His use of horror and the macabre is a theme that permeates through every release but try as he may throughout the years his love and blending of celluloid and music has always been lacking a touch when the decisive blow is meant to land.
That’s by no means discounting the man or his previous efforts which have all been fantastic but that bridge between cinematic scope and musical perfection has been tried countless times throughout history to varying levels of success.
That amalgamation is something that has always held pride of place on the large screen but when reduced to purely sonic value there has always been that something that seems to be missing.
Until now.
Zombie’s upcoming album The Lunar Injection Kool-Aid Eclipse Conspiracy, while being a mouthful to pronounce, is an album that delivers on every ounce of promise and effort from previous albums and strikes the perfect chord between a man experimenting with his vast array of talent and nailing it for everything he is worth.

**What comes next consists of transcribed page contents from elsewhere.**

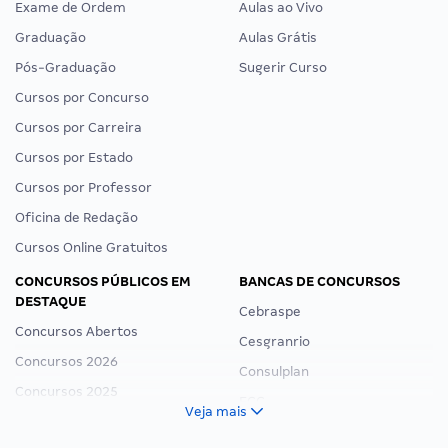
Exame de Ordem
Aulas ao Vivo
Graduação
Aulas Grátis
Pós-Graduação
Sugerir Curso
Cursos por Concurso
Cursos por Carreira
Cursos por Estado
Cursos por Professor
Oficina de Redação
Cursos Online Gratuitos
CONCURSOS PÚBLICOS EM
BANCAS DE CONCURSOS
DESTAQUE
Cebraspe
Concursos Abertos
Cesgranrio
Concursos 2026
Consulplan
Concursos 2025
FCC
Veja mais
Concurso Nacional Unificado
FGV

Utilising all of his tricks from psychedelic interludes to voice-overs, loops, samples, breakdowns and guitar solos, Rob Zombie emerges triumphant here on an eclectic assortment of songs and interludes that is near faultless in its delivery. Every moment and nuance adds to the wizardry of this album, chopping and changing as heads would roll when struck by the razor-sharp blade of a guillotine.
This album is a journey into the depths of a sonic universe we may not yet be equipped to handle, such is its ferocity and unyielding and relentless assault on each sense.
Opening with “Expanding the Head of Zed”, Zombie attacks from the get-go with an almost operatic intro which gives way to spoken word and then all-out Zombie mayhem, setting the tone for the remainder of the album without giving away all of its secrets within.
Songs like “What You Gonna Do with That Gun Mama” with its almost Austen Powers style music showcase the lengths to which Zombie goes with his music. You can almost see the swirls of the time warp manifest before your eyes by way of your ears as the songs builds and transforms you into an almost hypnotic state that proves music can visualize where other senses see only darkness.
“The Ballad of Sleazy Rider” is an almost blues-tinged all-out rock affair while “Shadow of the Cemetery Man” is almost pop-like in its ability to entice moments of rhythmic dance from an otherwise pre-occupied mind and “The Satanic Rites of Blacula” with it’s almost preordained jam intro that descends into a crushing, almost ritualistic rock monster are album standouts.
Even the under-one-minute musical interludes of “A Brief Static Hum AndThen the Radio Blared”, “Hovering Over the Dull Earth” and “Shower of Stones” are poignant and perfectly placed to enhance the overall sound and feel of the album.
The whole album feels almost subliminal in nature, with rhythmic chanting and subtle distractions combining with an out and out brash rawness that supplies the complete package.
John 5 has obviously been given free rein to do as he pleases on this album with his guitar and revels in the freedom, while Zombie plays with his voice as if it is an extra on set – harnessing every emotion both seen and unseen and wrapping the entire package into a timeless display of cinematic musicianship.
Definitely a contender for album of the year!